Disruptive technologies and investments

Disruption is difficult to pinpoint in technology and in general. Usually if disruption is recognized by the masses there is an opportunity for rapid growth and expansion for the companies in the space. This is true for private and public companies and some examples of both private & public companies include Twitter, Tesla, Groupon, AirBNB, & LuluLemon.

Finding those disruptive things early is what makes early stage investing highly successful – it is also what makes momentum based investing highly successful. For example a colleague of mine who has a day job told me they made nearly $100k recently on Tesla’s growth. Incredibly amazing profits that most of us in retrospect can see why they made so much and how obvious it is that the growth would be so rapid. In the moment though – most of us were thinking that the valuation of Tesla was ridiculous and refrained from risking any of our money in the Tesla bubble.

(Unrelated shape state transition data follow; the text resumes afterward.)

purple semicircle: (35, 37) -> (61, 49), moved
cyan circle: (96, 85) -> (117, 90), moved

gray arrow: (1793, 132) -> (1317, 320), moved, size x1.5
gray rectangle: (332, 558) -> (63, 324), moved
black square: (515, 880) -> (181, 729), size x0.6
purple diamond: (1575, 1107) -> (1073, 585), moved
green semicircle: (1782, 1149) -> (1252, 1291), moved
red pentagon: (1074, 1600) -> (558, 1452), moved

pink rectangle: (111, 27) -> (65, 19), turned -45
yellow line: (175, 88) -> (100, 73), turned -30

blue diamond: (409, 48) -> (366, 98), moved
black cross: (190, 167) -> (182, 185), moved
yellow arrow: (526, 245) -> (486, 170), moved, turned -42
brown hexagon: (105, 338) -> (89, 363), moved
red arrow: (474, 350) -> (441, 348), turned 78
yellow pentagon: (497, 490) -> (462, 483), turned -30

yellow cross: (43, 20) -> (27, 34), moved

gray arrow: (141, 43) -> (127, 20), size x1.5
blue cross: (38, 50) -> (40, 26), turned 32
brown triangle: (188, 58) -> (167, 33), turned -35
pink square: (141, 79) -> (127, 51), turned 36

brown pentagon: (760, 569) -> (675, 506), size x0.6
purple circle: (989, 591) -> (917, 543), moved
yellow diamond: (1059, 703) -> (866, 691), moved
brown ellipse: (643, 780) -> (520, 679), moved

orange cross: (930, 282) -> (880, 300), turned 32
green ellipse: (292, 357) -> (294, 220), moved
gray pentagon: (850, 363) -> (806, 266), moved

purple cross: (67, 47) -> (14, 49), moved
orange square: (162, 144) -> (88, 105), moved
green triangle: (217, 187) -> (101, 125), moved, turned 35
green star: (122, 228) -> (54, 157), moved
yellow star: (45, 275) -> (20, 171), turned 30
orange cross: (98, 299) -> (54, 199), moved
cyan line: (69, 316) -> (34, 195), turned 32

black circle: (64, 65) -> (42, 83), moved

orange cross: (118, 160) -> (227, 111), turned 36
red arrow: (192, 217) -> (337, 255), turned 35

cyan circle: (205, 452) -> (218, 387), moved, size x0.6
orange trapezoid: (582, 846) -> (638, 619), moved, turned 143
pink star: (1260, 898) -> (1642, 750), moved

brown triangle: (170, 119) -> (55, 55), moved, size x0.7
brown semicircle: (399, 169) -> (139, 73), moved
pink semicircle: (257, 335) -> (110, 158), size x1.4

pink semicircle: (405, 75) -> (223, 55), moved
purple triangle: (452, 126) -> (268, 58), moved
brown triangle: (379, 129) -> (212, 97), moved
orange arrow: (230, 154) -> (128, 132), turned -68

This isn’t a post about trading or profiting though – it is a post about disruptive technologies and investments. Finding areas where there is disruption is an important thing and there are a few ways to find those disruptions. One way is to simply follow the sharks in the water – they spend a lot of time looking for the best fish to eat and if the sharks are looking for disruptive fish… well the odds of finding those fish are pretty good.

Not that I am a reader or even a fan, but ZeroHedge recently put up Goldman Sachs’ (one of the best sharks in the water) eight disruptive themes. I have them posted here along with some companies that are examples of the companies in those spaces – I’m not saying Goldman or you should invest in the companies, I put them there as representations of those industries).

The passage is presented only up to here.